Infrastructure conglomerate Shapoorji Pallonji Group has secured creditor approval to delay payment on one of the nation’s biggest high-yield bonds, just days ahead of the April 30 maturity, according to people familiar with the matter.
The company received unanimous consent from holders representing the outstanding amount of the note, which pays a yield of 20.75%, the people said, asking not to be identified discussing private matters. Creditors have received a 25 basis points consent fee for agreeing to push back the maturity to June 30, they said.
A Shapoorji Pallonji spokesperson didn’t respond to a request for comment.
It was India’s biggest high yield note when Shapoorji unit Goswami Infratech Pvt. issued ₹14,300 crore ($1.5 billion) of the zero-coupon securities in 2023. As of March 31, about ₹13,583 crore was outstanding on the bond, including interest, according to a company statement on April 14.

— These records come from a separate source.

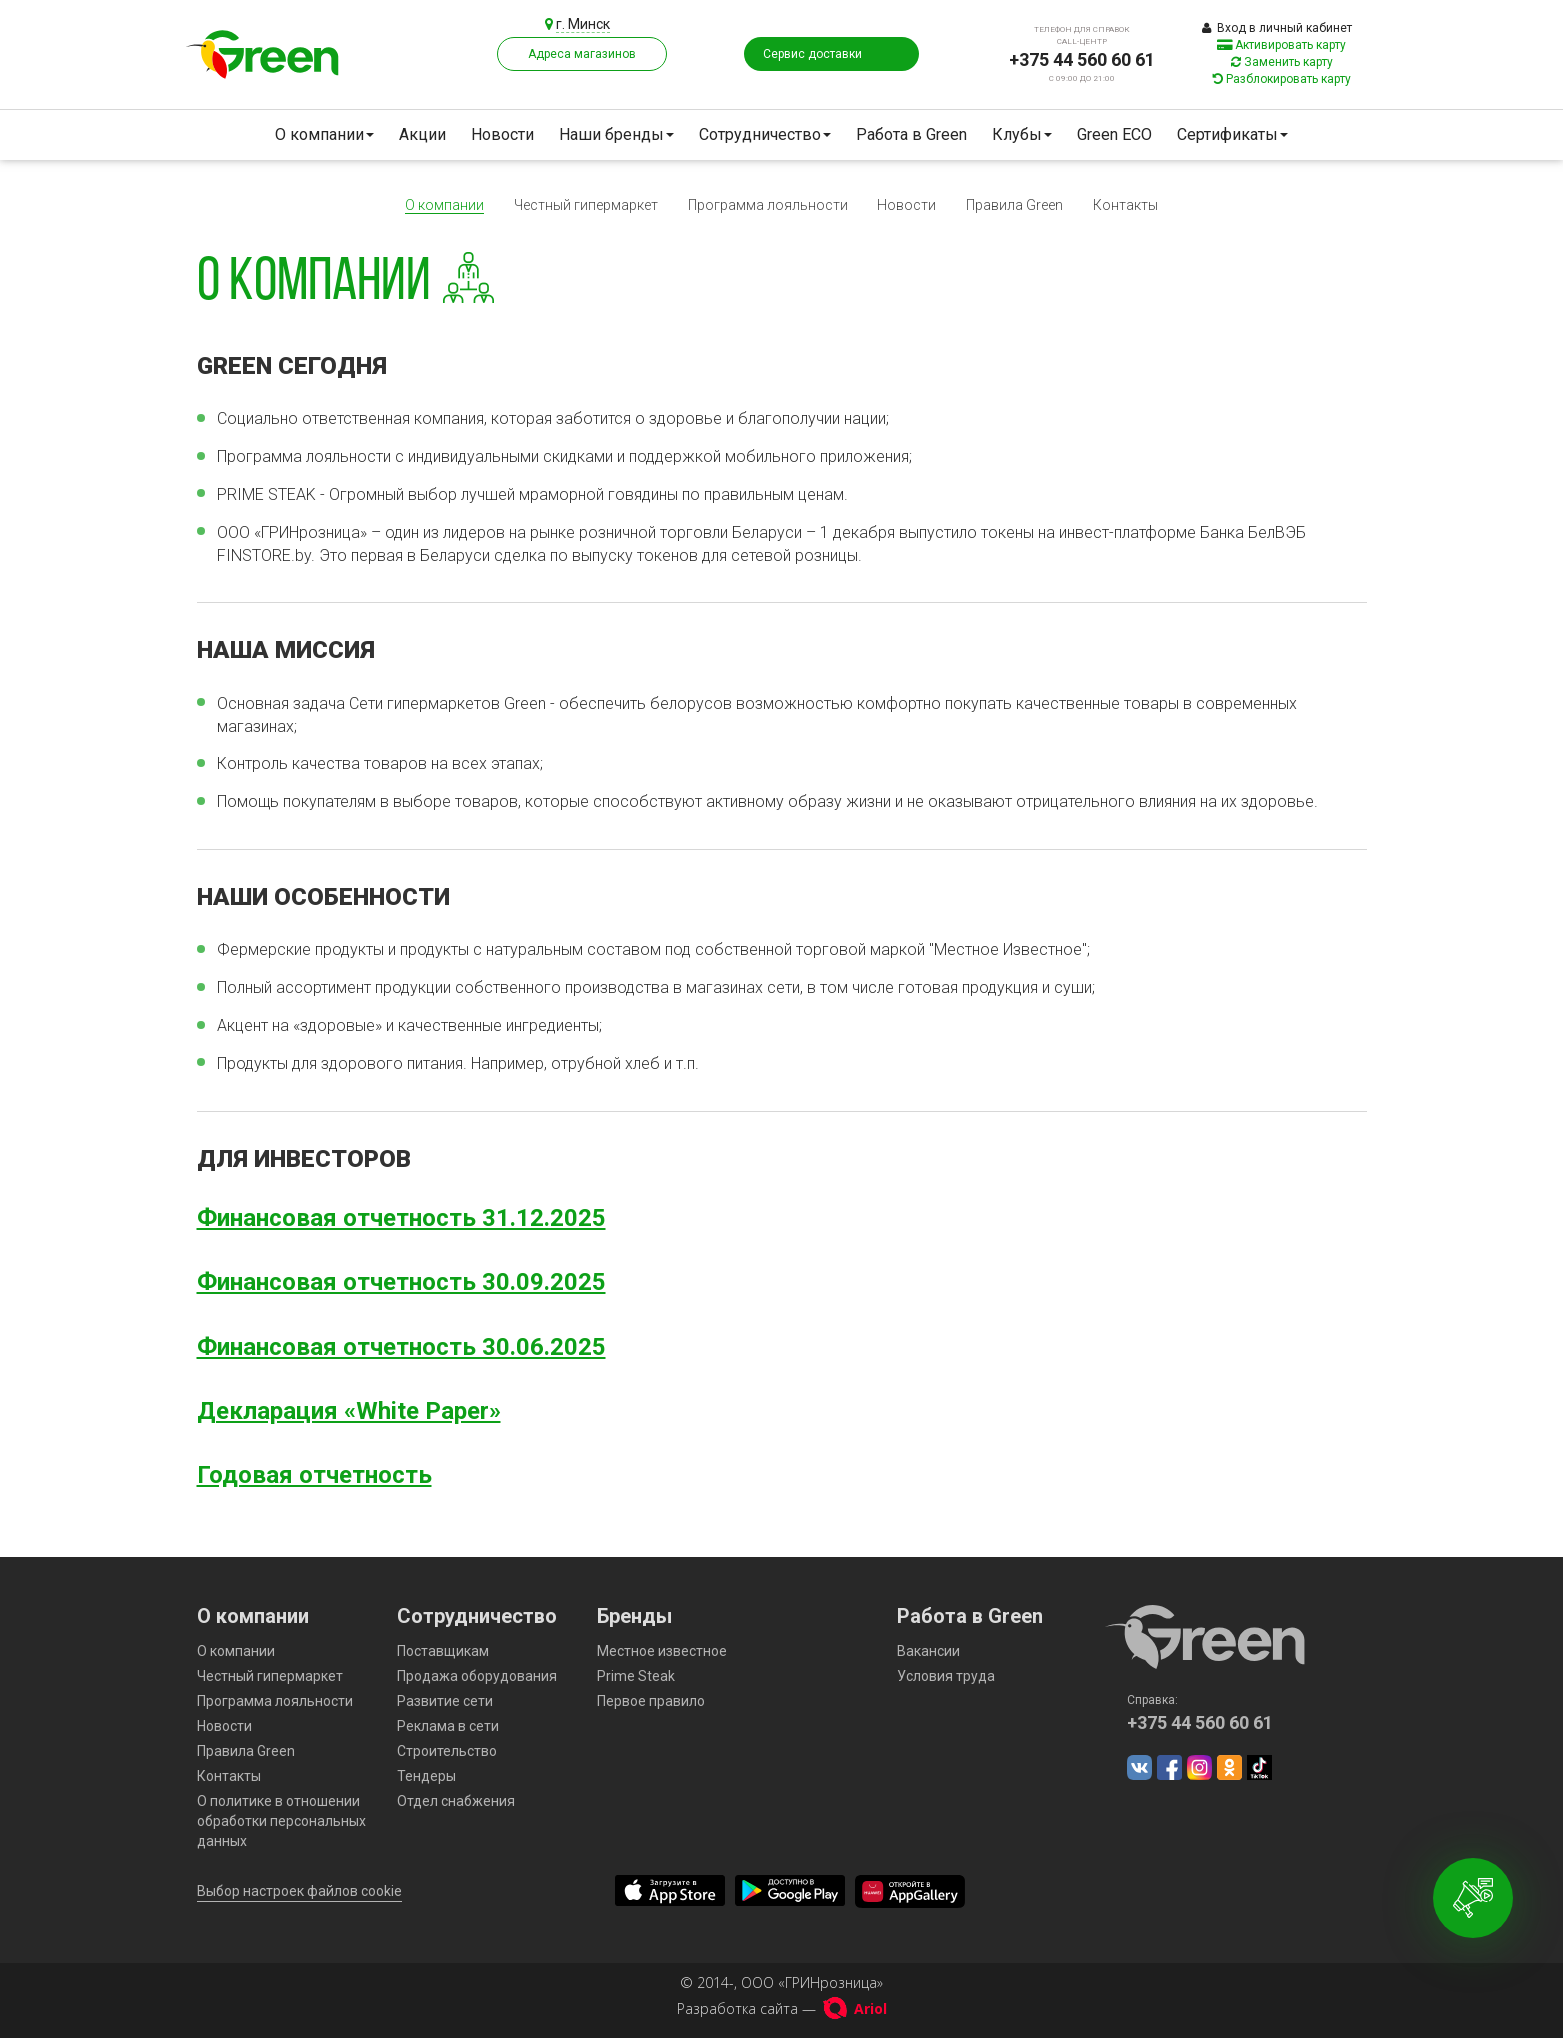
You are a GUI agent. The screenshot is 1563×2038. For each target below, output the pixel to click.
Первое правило (651, 1701)
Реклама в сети (448, 1726)
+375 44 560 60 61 (1082, 59)
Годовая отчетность (314, 1475)
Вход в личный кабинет (1277, 28)
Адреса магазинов (582, 54)
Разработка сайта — (782, 2008)
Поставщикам (443, 1651)
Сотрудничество (765, 134)
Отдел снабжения (456, 1801)
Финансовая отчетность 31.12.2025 (401, 1218)
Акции (422, 134)
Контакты (1125, 205)
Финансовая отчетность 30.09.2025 (401, 1282)
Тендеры (426, 1776)
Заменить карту (1282, 62)
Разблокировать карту (1282, 79)
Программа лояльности (768, 205)
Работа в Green (911, 134)
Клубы (1022, 134)
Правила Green (1014, 205)
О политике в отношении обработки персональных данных (281, 1821)
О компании (324, 134)
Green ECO (1114, 134)
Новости (502, 134)
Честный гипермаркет (586, 205)
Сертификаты (1232, 134)
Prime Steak (636, 1676)
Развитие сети (445, 1701)
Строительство (447, 1751)
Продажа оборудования (477, 1676)
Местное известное (662, 1651)
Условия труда (946, 1676)
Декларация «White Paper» (349, 1411)
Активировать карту (1281, 45)
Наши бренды (616, 134)
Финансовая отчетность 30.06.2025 (401, 1347)
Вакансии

The group, controlled by billionaire Shapoor Mistry, is best known for building landmarks such as the Reserve Bank of India building and the Al Alam Palace for the Sultan of Oman. Shapoorji has suffered from liquidity crunches after it piled on debt before the pandemic, prompting it to list subsidiaries and offload assets.
Group representatives told some investors earlier this month that the company was considering a potential offering of about $2.6 billion-equivalent of dollar- and rupee-denominated bonds, according to people familiar with the matter. They also said that the proceeds would be used to refinance the Goswami debt that just got extended.
Last year, it closed a separate private credit financing of over $3 billion in India’s biggest deal yet at a yield of 19.75%. Such high yields reflect the risks for creditors. The group faces uncertainty about its ability to transfer its stake in privately-held Tata Sons, which makes up most of the collateral for the private credit deal. Tata Sons’ directors have the ability to block certain share transfers.
Founded more than 160 years ago, the Shapoorji group operates across engineering and construction, real estate, infrastructure, energy and industrial projects.